INSTRUCTIONS FOR THE TASK
Only these lines, please: the first one of the records through the one containing "Rücksendung & Reklamation", retyped exactly, both ends included and pictures omitted.

(Dataset records)
____
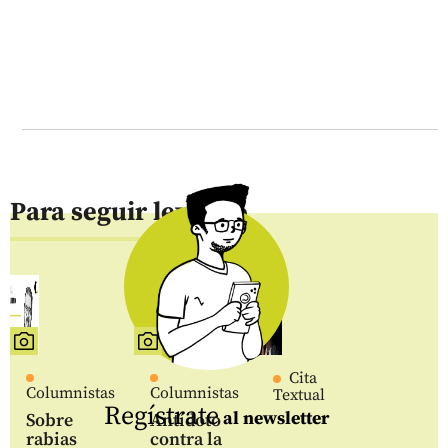
Para seguir leyendo
Cita
Columnistas
Columnistas
Textual
Regístrate
al newsletter
Sobre
Antídoto
rabias
contra la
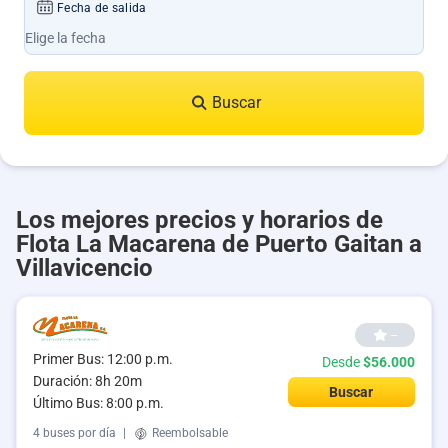
Fecha de salida
Buscar
Los mejores precios y horarios de
Flota La Macarena de Puerto Gaitan a
Villavicencio
--
Primer Bus: 12:00 p.m.
Desde
$56.000
Duración: 8h 20m
Buscar
Último Bus: 8:00 p.m.
4 buses por día
|
Reembolsable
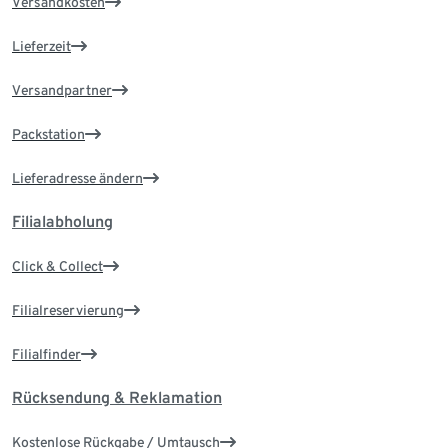
Versandkosten
Lieferzeit
Versandpartner
Packstation
Lieferadresse ändern
Filialabholung
Click & Collect
Filialreservierung
Filialfinder
Rücksendung & Reklamation
Kostenlose Rückgabe / Umtausch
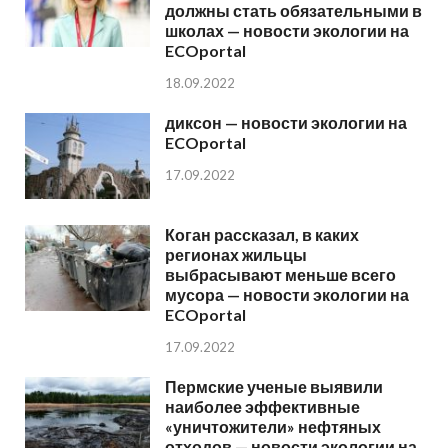
должны стать обязательными в
школах — новости экологии на
ECOportal
18.09.2022
диксон — новости экологии на
ECOportal
17.09.2022
Коган рассказал, в каких
регионах жильцы
выбрасывают меньше всего
мусора — новости экологии на
ECOportal
17.09.2022
Пермские ученые выявили
наиболее эффективные
«уничтожители» нефтяных
отходов — новости экологии на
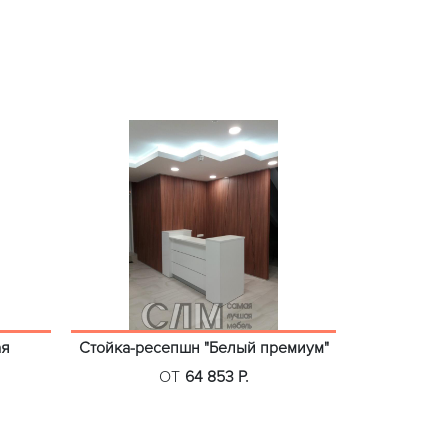
ая
Стойка-ресепшн "Белый премиум"
ОТ
64 853 Р.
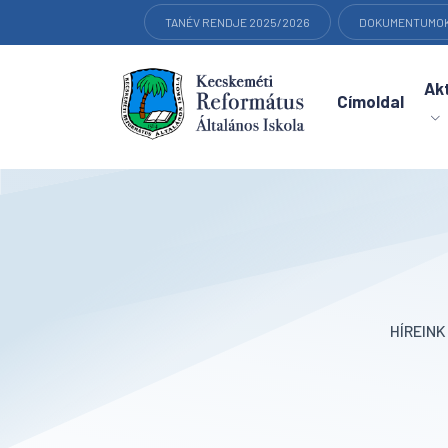
TANÉV RENDJE 2025/2026
DOKUMENTUMO
Akt
Címoldal
HÍREIN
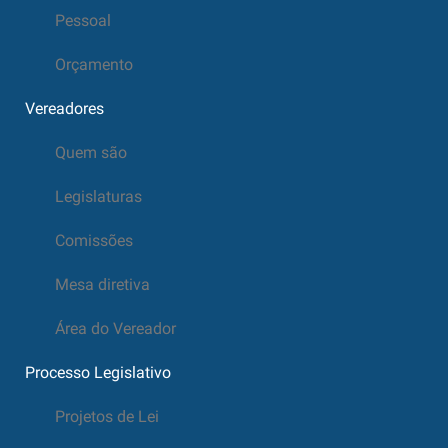
Pessoal
Orçamento
Vereadores
Quem são
Legislaturas
Comissões
Mesa diretiva
Área do Vereador
Processo Legislativo
Projetos de Lei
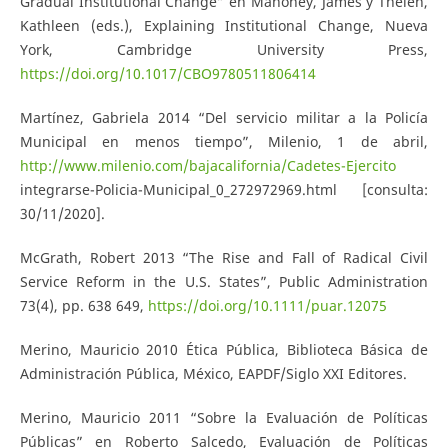
Gradual Institutional Change” en Mahoney, James y Thelen,
Kathleen (eds.), Explaining Institutional Change, Nueva
York, Cambridge University Press,
https://doi.org/10.1017/CBO9780511806414
Martínez, Gabriela 2014 “Del servicio militar a la Policía
Municipal en menos tiempo”, Milenio, 1 de abril,
http://www.milenio.com/bajacalifornia/Cadetes-Ejercito
integrarse-Policia-Municipal_0_272972969.html [consulta:
30/11/2020].
McGrath, Robert 2013 “The Rise and Fall of Radical Civil
Service Reform in the U.S. States”, Public Administration
73(4), pp. 638 649,
https://doi.org/10.1111/puar.12075
Merino, Mauricio 2010 Ética Pública, Biblioteca Básica de
Administración Pública, México, EAPDF/Siglo XXI Editores.
Merino, Mauricio 2011 “Sobre la Evaluación de Políticas
Públicas” en Roberto Salcedo, Evaluación de Políticas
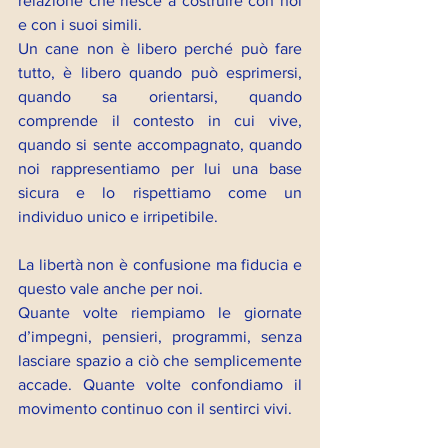
relazione che riesce a costruire con noi 
e con i suoi simili.
Un cane non è libero perché può fare 
tutto, è libero quando può esprimersi, 
quando sa orientarsi, quando 
comprende il contesto in cui vive, 
quando si sente accompagnato, quando 
noi rappresentiamo per lui una base 
sicura e lo rispettiamo come un 
individuo unico e irripetibile.
La libertà non è confusione ma fiducia e 
questo vale anche per noi.
Quante volte riempiamo le giornate 
d’impegni, pensieri, programmi, senza 
lasciare spazio a ciò che semplicemente 
accade. Quante volte confondiamo il 
movimento continuo con il sentirci vivi.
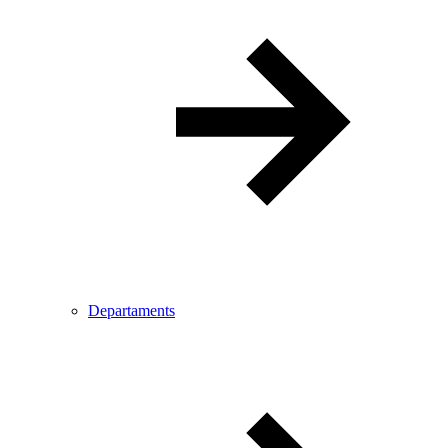
Departaments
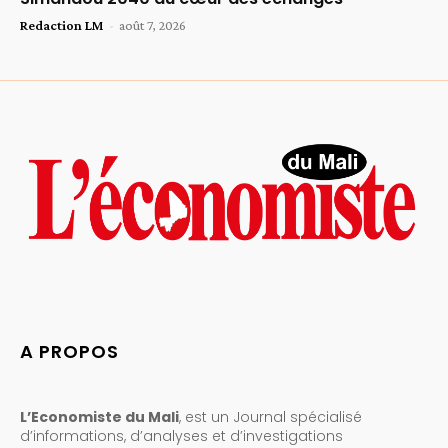
Redaction LM
-
août 7, 2026
A PROPOS
L’Economiste du Mali
, est un Journal spécialisé
d’informations, d’analyses et d’investigations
____
SOLVED EXERCISE
Para seguir leyendo
Cita
Columnistas
Columnistas
Textual
Regístrate
al newsletter
Sobre
Antídoto
rabias
contra la
Fecha de salida
Buscar
Los mejores precios y horarios de
Flota La Macarena de Puerto Gaitan a
Villavicencio
--
Primer Bus: 12:00 p.m.
Desde
$56.000
Duración: 8h 20m
Buscar
Último Bus: 8:00 p.m.
4 buses por día
|
Reembolsable
Versandkosten
Lieferzeit
Versandpartner
Packstation
Lieferadresse ändern
Filialabholung
Click & Collect
Filialreservierung
Filialfinder
Rücksendung & Reklamation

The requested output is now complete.